─── Data provided ───

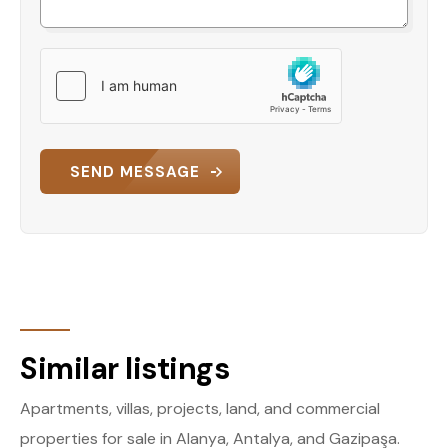
SEND MESSAGE
Similar listings
Apartments, villas, projects, land, and commercial
properties for sale in Alanya, Antalya, and Gazipaşa.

───

Task directions:
Keep the pictures out, and write out the rest of the data above word for word.

Output for this task:
SEND MESSAGE
Similar listings
Apartments, villas, projects, land, and commercial
properties for sale in Alanya, Antalya, and Gazipaşa.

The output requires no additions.